Reviewed by David Medsker
ot since Darren Aronofsky’s “Requiem for a Dream” has a movie left me so emotionally drained that I could barely speak. “The Mist” is old-school horror at its finest: it is a relentless, brutally intense monster movie that exposes the recent installments to the “Saw” and “Hostel” franchises for the kiddie-ride amusement park silliness that they are. Writer/director Frank Darabont made a name for himself as a brilliant adapter of Stephen King’s dramatic work, but his first foray into horror is nothing short of astonishing. As an added bonus, Darabont cooked up a definitive ending for King’s open-ended novella, and King himself has said that anyone who gives it away should die a slow, painful death. Not wishing to die, all I’ll say about the ending is…wow.
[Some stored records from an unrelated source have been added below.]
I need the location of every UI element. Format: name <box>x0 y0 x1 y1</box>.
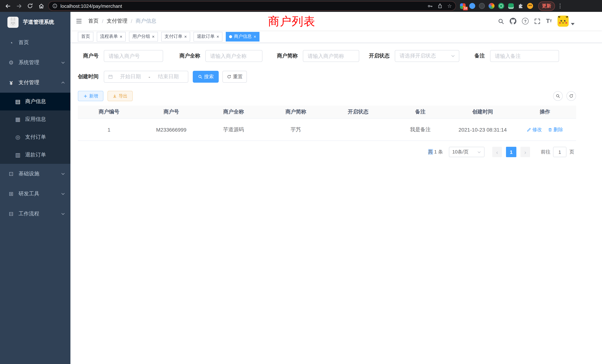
search-button[interactable]: 搜索 <box>193 71 219 83</box>
sidebar-item-home[interactable]: ◔ 首页 <box>0 33 70 53</box>
export-button[interactable]: 导出 <box>108 91 133 101</box>
sidebar-item-dev-tools[interactable]: ⊞ 研发工具 <box>0 184 70 204</box>
sidebar-item-merchant-info[interactable]: ▤ 商户信息 <box>0 93 70 110</box>
date-range-picker[interactable]: 开始日期 - 结束日期 <box>104 71 188 83</box>
tab-home[interactable]: 首页 <box>78 32 93 41</box>
sidebar-item-refund-order[interactable]: ▥ 退款订单 <box>0 146 70 164</box>
extension-icon-blue[interactable] <box>469 2 476 10</box>
refresh-icon <box>569 94 573 98</box>
delete-link[interactable]: 删除 <box>548 126 563 133</box>
extensions-puzzle-icon[interactable] <box>517 2 524 10</box>
page-size-value: 10条/页 <box>452 149 469 155</box>
close-icon[interactable]: × <box>254 34 256 39</box>
tab-process-form[interactable]: 流程表单 × <box>97 32 126 41</box>
full-name-input[interactable] <box>205 50 262 62</box>
sidebar-item-payment[interactable]: ¥ 支付管理 <box>0 73 70 93</box>
github-icon[interactable] <box>510 18 516 24</box>
tab-refund-order[interactable]: 退款订单 × <box>194 32 222 41</box>
filter-short-name: 商户简称 <box>272 50 359 62</box>
goto-page-input[interactable] <box>553 147 566 157</box>
extension-glyph <box>527 3 533 9</box>
reset-button[interactable]: 重置 <box>222 71 247 83</box>
col-header: 商户全称 <box>202 109 265 115</box>
chevron-down-icon <box>477 150 481 154</box>
sidebar-item-system[interactable]: ⚙ 系统管理 <box>0 53 70 73</box>
tab-label: 商户信息 <box>234 33 252 40</box>
hamburger-icon[interactable] <box>76 18 82 24</box>
short-name-input[interactable] <box>303 50 359 62</box>
pagination-total: 共 1 条 <box>428 149 443 155</box>
sidebar-item-workflow[interactable]: ⊟ 工作流程 <box>0 204 70 224</box>
tab-merchant-info[interactable]: 商户信息 × <box>226 32 259 41</box>
col-header: 备注 <box>389 109 452 115</box>
show-search-toggle-button[interactable] <box>553 91 563 101</box>
cell-actions: 修改 删除 <box>514 126 576 133</box>
tab-user-group[interactable]: 用户分组 × <box>129 32 158 41</box>
monitor-icon: ⊡ <box>7 171 16 177</box>
tab-pay-order[interactable]: 支付订单 × <box>161 32 190 41</box>
toolbox-icon: ⊞ <box>7 191 16 197</box>
search-button-label: 搜索 <box>204 73 214 80</box>
browser-forward-icon[interactable] <box>14 1 24 11</box>
extension-icon-orange-face[interactable] <box>526 2 534 10</box>
add-button[interactable]: 新增 <box>78 91 103 101</box>
extension-icon-green-square[interactable] <box>507 2 515 10</box>
gear-icon: ⚙ <box>7 59 16 66</box>
goto-label: 前往 <box>541 149 550 155</box>
extension-icon-rainbow[interactable] <box>488 2 495 10</box>
refresh-table-button[interactable] <box>566 91 576 101</box>
bookmark-star-icon[interactable]: ☆ <box>447 3 452 9</box>
remark-input[interactable] <box>490 50 559 62</box>
help-icon[interactable]: ? <box>522 18 529 24</box>
app-logo[interactable]: 芋道管理系统 <box>0 12 70 33</box>
share-icon[interactable] <box>438 3 443 9</box>
search-icon[interactable] <box>498 18 504 24</box>
close-icon[interactable]: × <box>184 34 187 39</box>
sidebar-item-app-info[interactable]: ▦ 应用信息 <box>0 110 70 128</box>
sidebar-item-pay-order[interactable]: ◎ 支付订单 <box>0 128 70 146</box>
next-page-button[interactable]: › <box>520 147 530 157</box>
add-button-label: 新增 <box>89 93 98 99</box>
browser-update-button[interactable]: 更新 <box>538 1 555 11</box>
app-title: 芋道管理系统 <box>23 19 54 26</box>
extension-icon-colorful[interactable]: 10 <box>459 2 466 10</box>
filter-status: 开启状态 请选择开启状态 <box>369 50 459 62</box>
sidebar-item-label: 退款订单 <box>25 152 46 158</box>
breadcrumb-payment[interactable]: 支付管理 <box>107 18 128 24</box>
page-size-select[interactable]: 10条/页 <box>449 147 484 157</box>
browser-home-icon[interactable] <box>36 1 46 11</box>
font-size-large: T <box>546 18 550 24</box>
page-1-button[interactable]: 1 <box>506 147 516 157</box>
font-size-icon[interactable]: TT <box>546 18 552 24</box>
user-avatar[interactable] <box>558 16 575 27</box>
extension-icon-green-circle[interactable] <box>497 2 505 10</box>
breadcrumb-home[interactable]: 首页 <box>88 18 99 24</box>
yen-icon: ¥ <box>7 79 16 86</box>
close-icon[interactable]: × <box>216 34 219 39</box>
pay-order-icon: ◎ <box>13 134 22 140</box>
status-select[interactable]: 请选择开启状态 <box>395 50 459 62</box>
extension-glyph <box>498 3 504 9</box>
fullscreen-icon[interactable] <box>534 18 540 24</box>
merchant-no-input[interactable] <box>104 50 163 62</box>
prev-page-button[interactable]: ‹ <box>492 147 502 157</box>
filter-label: 商户简称 <box>272 53 298 59</box>
start-date-placeholder: 开始日期 <box>115 73 146 80</box>
chevron-down-icon <box>61 212 65 216</box>
browser-reload-icon[interactable] <box>25 1 35 11</box>
browser-menu-icon[interactable]: ⋮ <box>556 3 564 9</box>
caret-down-icon <box>571 23 575 25</box>
address-bar[interactable]: localhost:1024/pay/merchant ☆ <box>48 1 456 11</box>
extension-icon-dark[interactable] <box>478 2 486 10</box>
close-icon[interactable]: × <box>152 34 155 39</box>
site-info-icon[interactable] <box>52 3 57 9</box>
cell-short-name: 芋艿 <box>265 126 327 133</box>
password-key-icon[interactable] <box>428 3 433 9</box>
edit-link[interactable]: 修改 <box>527 126 542 133</box>
breadcrumb-current: 商户信息 <box>136 18 156 24</box>
search-icon <box>198 75 202 79</box>
extension-glyph <box>508 3 514 9</box>
close-icon[interactable]: × <box>120 34 122 39</box>
browser-back-icon[interactable] <box>3 1 13 11</box>
sidebar-item-infrastructure[interactable]: ⊡ 基础设施 <box>0 164 70 184</box>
Set in Bridgton, Maine, the movie opens to commercial artist David Drayton (Thomas Jane) working on a movie poster during a strange electrical storm (the poster he was painting was for “The Gunslinger,” yuk yuk). The town loses power, and the next morning David, his son Billy (Nathan Gamble) and their neighbor Brent (Andre Braugher) go to town to stock up on supplies at the local supermarket, while military vehicles zoom past them in the opposite direction. While they’re waiting to check out, an unusually thick mist, which David spotted earlier on the lake behind his house, rolls into town, and just ahead of the mist is a man who claims that there are creatures in the mist that are killing people. The manager locks up the store, and those trapped inside soon learn that the man wasn’t kidding; stock boy Norm leaves the store to fix the generator, and is flayed by an unseen beast with “Deep Rising”-type tentacles. Is the mist the result of a long-rumored, top-secret military experiment gone awry, or is it the End of Days that Mrs. Carmody (Marcia Gay Harden), a religious zealot, proclaims it to be?
Perhaps the most unsettling thing about “The Mist” is the near complete absence of music. Most horror movies are fraught with cheap boo-scares accompanied by loud shrieks from the string section. “The Mist,” on the other hand, does none of this, even during the incredible scene where one brave townsperson enters the mist with a rope tied around his waist. The scene is screaming for a histrionic score, and composer Mark Isham, God love him, doesn’t give it to us. Instead, he gives us…silence, which makes the scene even creepier. We can only hope that other directors give their composers similar direction in the future. Less is more, even in horror.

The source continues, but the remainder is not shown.